▸ **What the task requires**: Find the word "Messages" below. Copy each line that has it.

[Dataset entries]

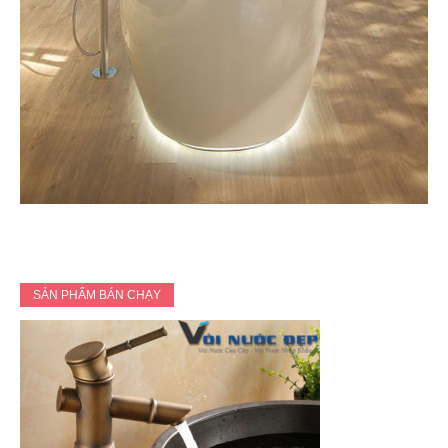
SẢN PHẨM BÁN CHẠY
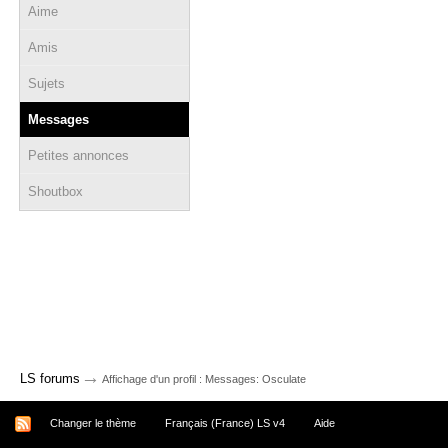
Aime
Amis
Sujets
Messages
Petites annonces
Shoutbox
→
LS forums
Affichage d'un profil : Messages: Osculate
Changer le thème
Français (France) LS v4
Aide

▸ **Solution**:
Messages
Affichage d'un profil : Messages: Osculate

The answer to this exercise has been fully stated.